───── DATA FOR REVIEW ─────

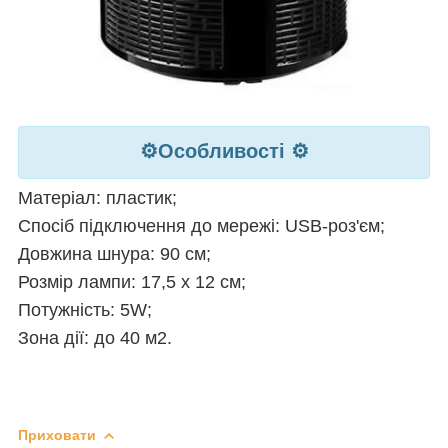
⚙️Особливості
⚙️
Матеріал: пластик;
Спосіб підключення до мережі: USB-роз'єм;
Довжина шнура: 90 см;
Розмір лампи: 17,5 х 12 см;
Потужність: 5W;
Зона дії: до 40 м2.
Приховати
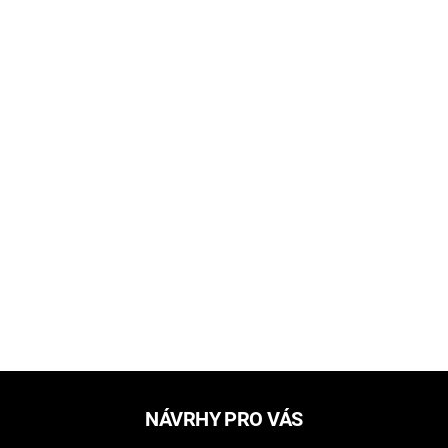
NÁVRHY PRO VÁS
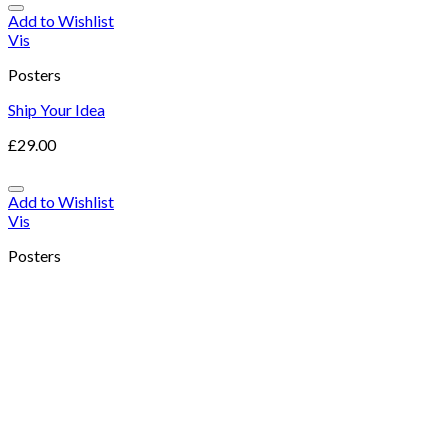
Add to Wishlist
Vis
Posters
Ship Your Idea
£
29.00
Add to Wishlist
Vis
Posters
Flying Ninja
Vurderet
4.17
ud af 5
Om thure.dk
Thure Kjær er en 42-årige dansk motionsveteran som holder
foredrag, skriver artikler og underviser i forskellige former for
løbetræning. Han bor i Vejle med sin kæreste og to børn.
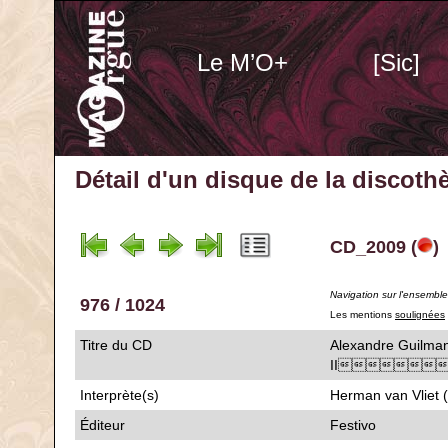
Le M’O+
[Sic]
Détail d'un disque de la discot
CD_2009 (
)
Navigation sur l'ensembl
976 / 1024
Les mentions
soulignées
Titre du CD
Alexandre Guilmant
II
Interprète(s)
Herman van Vliet 
Éditeur
Festivo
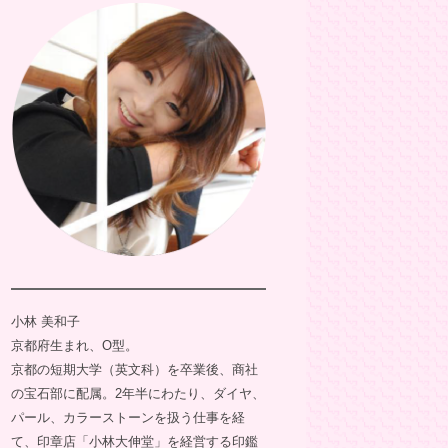
小林 美和子
京都府生まれ、O型。
京都の短期大学（英文科）を卒業後、商社
の宝石部に配属。2年半にわたり、ダイヤ、
パール、カラーストーンを扱う仕事を経
て、印章店「小林大伸堂」を経営する印鑑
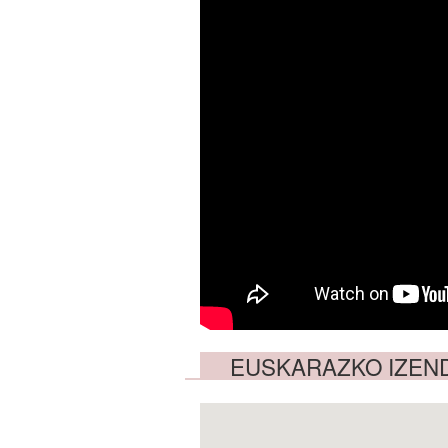
EUSKARAZKO IZEN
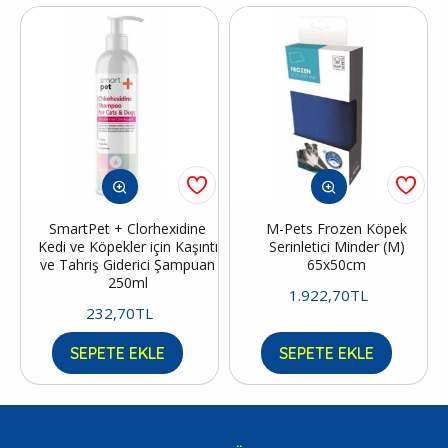
SmartPet + Clorhexidine
M-Pets Frozen Köpek
Kedi ve Köpekler için Kaşıntı
Serinletici Minder (M)
ve Tahriş Giderici Şampuan
65x50cm
250ml
1.922,70TL
232,70TL
SEPETE EKLE
SEPETE EKLE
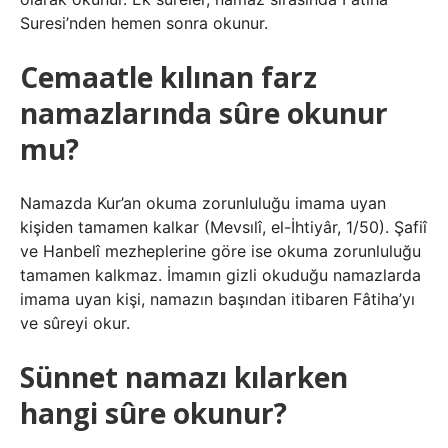
Suresi’nden hemen sonra okunur.
Cemaatle kılınan farz
namazlarında sûre okunur
mu?
Namazda Kur’an okuma zorunluluğu imama uyan
kişiden tamamen kalkar (Mevsılî, el-İhtiyâr, 1/50). Şafiî
ve Hanbelî mezheplerine göre ise okuma zorunluluğu
tamamen kalkmaz. İmamın gizli okuduğu namazlarda
imama uyan kişi, namazın başından itibaren Fâtiha’yı
ve sûreyi okur.
Sünnet namazı kılarken
hangi sûre okunur?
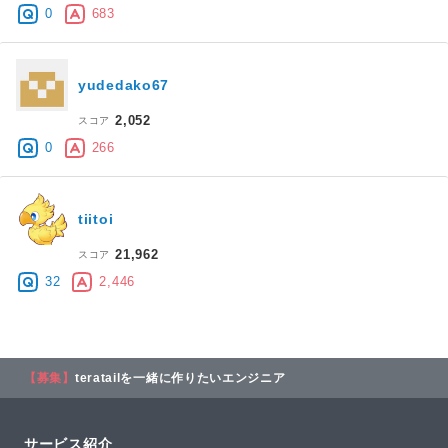
0
683
yudedako67
2,052
スコア
0
266
tiitoi
21,962
スコア
32
2,446
【募集】
teratailを一緒に作りたいエンジニア
サービス紹介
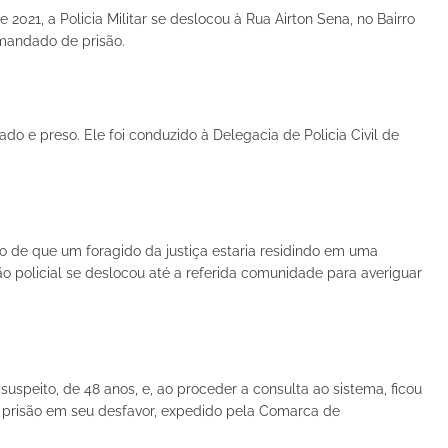
2021, a Policia Militar se deslocou à Rua Airton Sena, no Bairro
mandado de prisão.
zado e preso. Ele foi conduzido à Delegacia de Policia Civil de
 de que um foragido da justiça estaria residindo em uma
o policial se deslocou até a referida comunidade para averiguar
 suspeito, de 48 anos, e, ao proceder a consulta ao sistema, ficou
risão em seu desfavor, expedido pela Comarca de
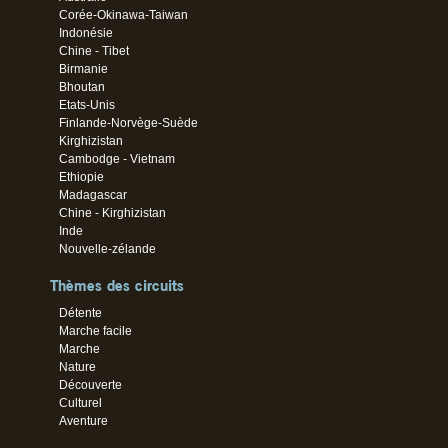
Corée-Okinawa-Taiwan
Indonésie
Chine - Tibet
Birmanie
Bhoutan
Etats-Unis
Finlande-Norvège-Suède
Kirghizistan
Cambodge - Vietnam
Ethiopie
Madagascar
Chine - Kirghizistan
Inde
Nouvelle-zélande
Thèmes des circuits
Détente
Marche facile
Marche
Nature
Découverte
Culturel
Aventure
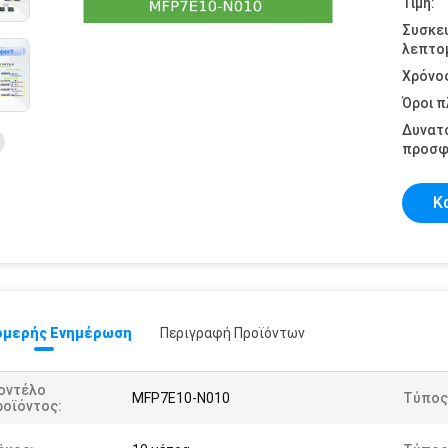
Τιμή:
Συσκε
λεπτομ
Χρόνο
Όροι 
Δυνατ
προσφ
Κ
μερής Ενημέρωση
Περιγραφή Προϊόντων
οντέλο
MFP7E10-N010
Τύπος
ροϊόντος:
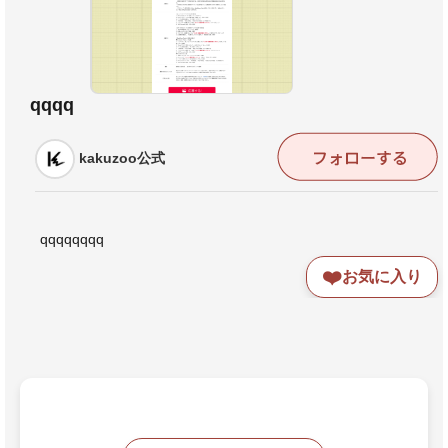
qqqq
kakuzoo公式
qqqqqqqq
❤️
お気に入り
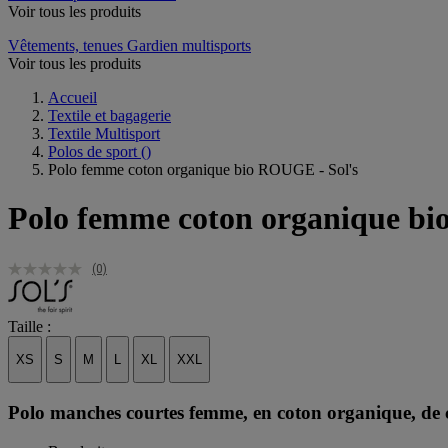
Voir tous les produits
Vêtements, tenues Gardien multisports
Voir tous les produits
Accueil
Textile et bagagerie
Textile Multisport
Polos de sport
()
Polo femme coton organique bio ROUGE - Sol's
Polo femme coton organique bi
(0)
Taille :
XS
S
M
L
XL
XXL
Polo manches courtes femme, en coton organique, de co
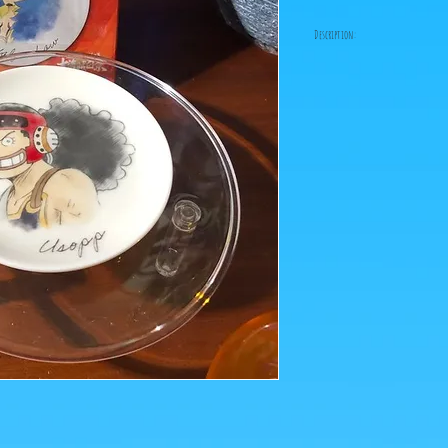
Description:
5 Goodies à 3 euros = 12 
5 Goodies à 4 euros = 16 
Pour connaître les tarif
euros, envoyez-nous un 
ps: Achat minimum: 8 eur
figurine neuve ou d'occ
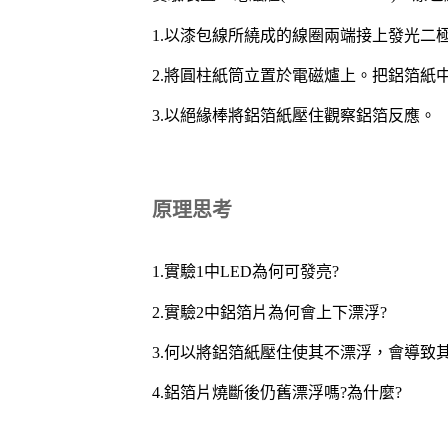
1.以漆包線所繞成的線圈兩端接上發光二
2.將圓柱紙筒立置於電磁爐上。把鋁箔
3.以絕緣棒將鋁箔紙壓住觀察鋁箔反應。
原理思考
1.實驗1中LED為何可發亮?
2.實驗2中鋁箔片為何會上下漂浮?
3.何以將鋁箔紙壓住使其不漂浮，會導致其
4.鋁箔片燒斷後仍舊漂浮嗎?為什麼?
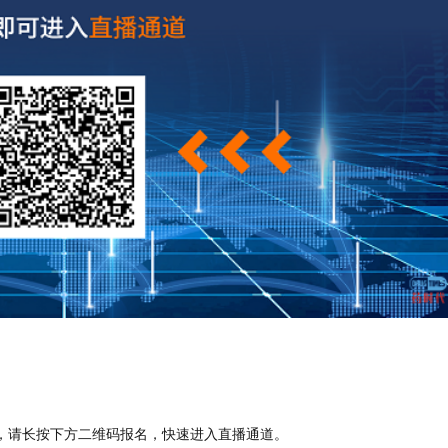
，请长按下方二维码报名，快速进入直播通道。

─────

* [EXERCISE DESCRIPTION]: An exact copy of the records above is needed, with the pictures removed.

* [PROBLEM SOLUTION]:
⚙️Особливості
⚙️
Матеріал: пластик;
Спосіб підключення до мережі: USB-роз'єм;
Довжина шнура: 90 см;
Розмір лампи: 17,5 х 12 см;
Потужність: 5W;
Зона дії: до 40 м2.
Приховати
NÁVRHY PRO VÁS
Add to Wishlist
Vis
Posters
Ship Your Idea
£
29.00
Add to Wishlist
Vis
Posters
Flying Ninja
Vurderet
4.17
ud af 5
Om thure.dk
Thure Kjær er en 42-årige dansk motionsveteran som holder
foredrag, skriver artikler og underviser i forskellige former for
løbetræning. Han bor i Vejle med sin kæreste og to børn.
Le M’O+
[Sic]
Détail d'un disque de la discot
CD_2009 (
)
Navigation sur l'ensembl
976 / 1024
Les mentions
soulignées
Titre du CD
Alexandre Guilmant
II
Interprète(s)
Herman van Vliet 
Éditeur
Festivo
小林 美和子
京都府生まれ、O型。
京都の短期大学（英文科）を卒業後、商社
の宝石部に配属。2年半にわたり、ダイヤ、
パール、カラーストーンを扱う仕事を経
て、印章店「小林大伸堂」を経営する印鑑
EUSKARAZKO IZEN
SmartPet + Clorhexidine
M-Pets Frozen Köpek
Kedi ve Köpekler için Kaşıntı
Serinletici Minder (M)
ve Tahriş Giderici Şampuan
65x50cm
250ml
1.922,70TL
232,70TL
SEPETE EKLE
SEPETE EKLE
Suresi’nden hemen sonra okunur.
Cemaatle kılınan farz
namazlarında sûre okunur
mu?
Namazda Kur’an okuma zorunluluğu imama uyan
kişiden tamamen kalkar (Mevsılî, el-İhtiyâr, 1/50). Şafiî
ve Hanbelî mezheplerine göre ise okuma zorunluluğu
tamamen kalkmaz. İmamın gizli okuduğu namazlarda
imama uyan kişi, namazın başından itibaren Fâtiha’yı
ve sûreyi okur.
Sünnet namazı kılarken
hangi sûre okunur?
0
683
yudedako67
2,052
スコア
0
266
tiitoi
21,962
スコア
32
2,446
【募集】
teratailを一緒に作りたいエンジニア
サービス紹介
2021, a Policia Militar se deslocou à Rua Airton Sena, no Bairro
mandado de prisão.
zado e preso. Ele foi conduzido à Delegacia de Policia Civil de
 de que um foragido da justiça estaria residindo em uma
o policial se deslocou até a referida comunidade para averiguar
 suspeito, de 48 anos, e, ao proceder a consulta ao sistema, ficou
risão em seu desfavor, expedido pela Comarca de
Corée-Okinawa-Taiwan
Indonésie
Chine - Tibet
Birmanie
Bhoutan
Etats-Unis
Finlande-Norvège-Suède
Kirghizistan
Cambodge - Vietnam
Ethiopie
Madagascar
Chine - Kirghizistan
Inde
Nouvelle-zélande
Thèmes des circuits
Détente
Marche facile
Marche
Nature
Découverte
Culturel
Aventure
Τιμή:
Συσκε
λεπτομ
Χρόνο
Όροι 
Δυνατ
προσφ
Κ
μερής Ενημέρωση
Περιγραφή Προϊόντων
οντέλο
MFP7E10-N010
Τύπος
ροϊόντος:
qqqq
kakuzoo公式
qqqqqqqq
❤️
お気に入り
Voir tous les produits
Vêtements, tenues Gardien multisports
Voir tous les produits
Accueil
Textile et bagagerie
Textile Multisport
Polos de sport
()
Polo femme coton organique bio ROUGE - Sol's
Polo femme coton organique bi
(0)
Taille :
XS
S
M
L
XL
XXL
Polo manches courtes femme, en coton organique, de co
Description:
5 Goodies à 3 euros = 12 
5 Goodies à 4 euros = 16 
Pour connaître les tarif
euros, envoyez-nous un 
ps: Achat minimum: 8 eur
figurine neuve ou d'occ
1.以漆包線所繞成的線圈兩端接上發光二
2.將圓柱紙筒立置於電磁爐上。把鋁箔
3.以絕緣棒將鋁箔紙壓住觀察鋁箔反應。
原理思考
1.實驗1中LED為何可發亮?
2.實驗2中鋁箔片為何會上下漂浮?
3.何以將鋁箔紙壓住使其不漂浮，會導致其
4.鋁箔片燒斷後仍舊漂浮嗎?為什麼?
，请长按下方二维码报名，快速进入直播通道。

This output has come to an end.